Removes the largest spectrum of contaminants of any water treatment process.

This article has 21 Comments

  1. If these systems remove the contaminants and minerals from the water, how do you replace the “good and necessary minerals” and get the water back to a safe ph level?

  2. I live in an apartment and have recently learned the 1,4 dioxane level of my city’s water (Mesa Water District in Costa Mesa, CA) is 3.29ppb (national level is .05 and CA state level is .148ppb). What type of water filter will remove 1,4 dioxane? I live an apartment so I can’t drill into the sink or modify it much. I have been doing lots of research but am not able to find a water filter to remove or lessen 1,4 dioxane unless it is RO (which I can’t install because I rent). Do you think I am just better off buying bottled water and risk exposure to BPA/BPA alternative? I have also contacted Mesa Water District to request they begin removing the 1,4 dioxane but of course they will not because it’s not mandated. Any advice would be much appreciated!

  3. Yes. Typically, they provide good products at very inflated prices. They make you think that they have something no one else has and get a high price for it. They are a Marketing Company, not a water treatment company. If you are sick, do you go to a doctor or a Marketing Company? The same is true with your water.

  4. Do any of the US Water Systems Tests test for 1,4 Dioxane levels?

    Thank you for the helpful information on your blog!

  5. Hi Mark,

    As an alternative to reverse osmosis, is there a filter small enough to filter out GenX? Is reverse osmosis the only way to get this compound out of the water? I’ve been trying to find information on the size of GenX, but all I can find is molecular weight.

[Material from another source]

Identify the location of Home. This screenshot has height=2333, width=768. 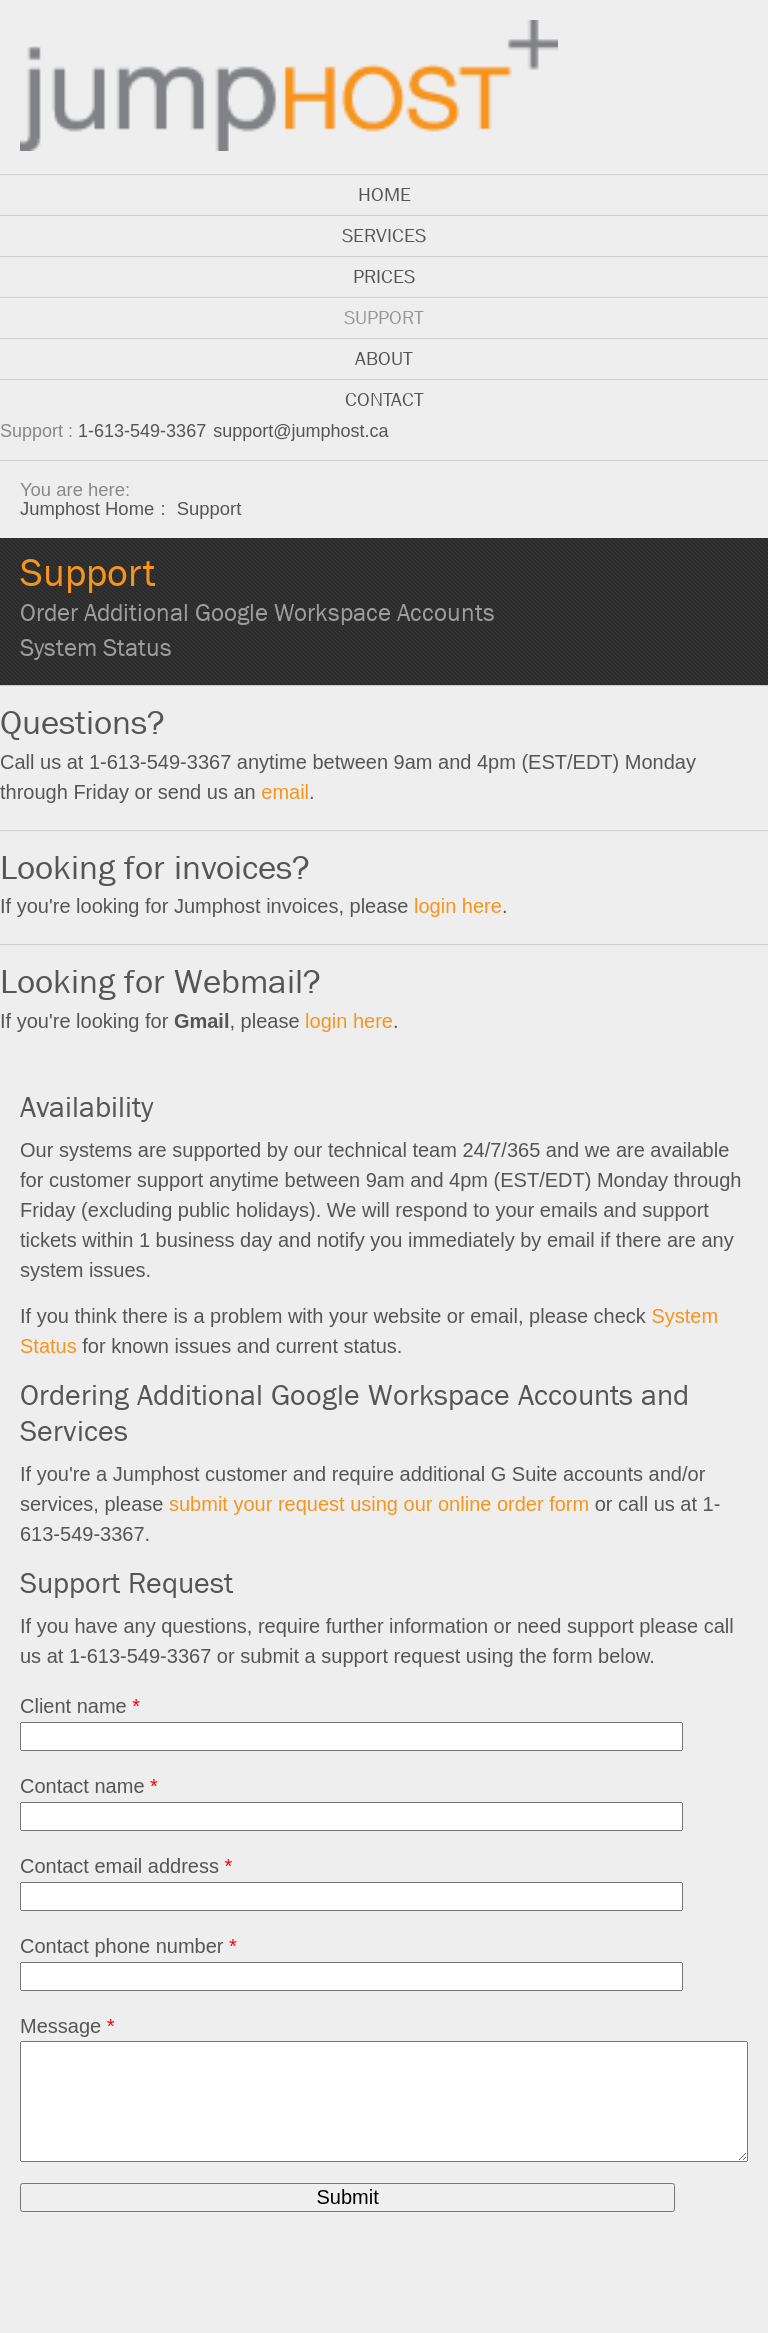
(384, 194).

  6. We recently purchased a kitchen RO system with a whole house double carbon filter added as well. I recently read an article written by NC State that the carbon filters are harmful long term because they kill the chlorine and other chemicals used to remove bacteria and viruses. They said your house could become a breeding ground for illnesses. Do you know if this is correct? And should I have the carbon filters removed?

  7. Did they mention that chlorine combines with organics in the water to form trihalomethanes (THM’s) which are known carcinogens (a substance capable of causing cancer in living tissue)? Chloramine which is combining chloramine with ammonia is even more insidious. What about people who are on well water, who have never had chlorinated water? I am not aware of the article to which you refer, but if that’s what they concluded it is myopic and moronic (just calling it the way it is).

    If you live on well water, it is a good idea to chlorinate your house plumbing once a year, just to kill any buildup of possible bacteria. If you have a carbon filter on city water, I recommend bypassing it once or twice a year for a day or so and alllow the chlorine to kill and possibe bacterial buildup. If you remove the carbon filter, all you ahve to worry about is cancer!

  8. Great stuff here – any updates on the removal of 1,4-dioxane? What treatment technologies do you recommend implementing?

  9. Marana Water in Arizona just now notified our community that the levels of 1,4-dioxane are at o.8
    Will the systems mentioned in your site work for my house. I just bought my house.

  10. Seems extremely expensive. Most R.O. systems under 1K so where does other 9k come from? Now I know you are here to sell as this is a dot.com but seriously why is cost so high? Break down if you don’t need all the bells and whistles?

  11. We are talking about a whole-house RO system. If you are only wanting a RO for drinking water, it is a whole lot less than $1,000:

    https://www.uswatersystems.com/aquapurion-plus-5-stage-reverse-osmosis-system.html

    Depending upon water quality, a whole house system can run from $5,000 to $10,000. So, you might ask “Why would I need a whole-house system?” Well, ingestion of chemicals may not be the “primary” route of exposure – Dermal absorption, vaporization and inhalation are also other areas of exposure. In fact, with some chemicals you can absorb more through your skin and lungs than you could ever get by drinking it.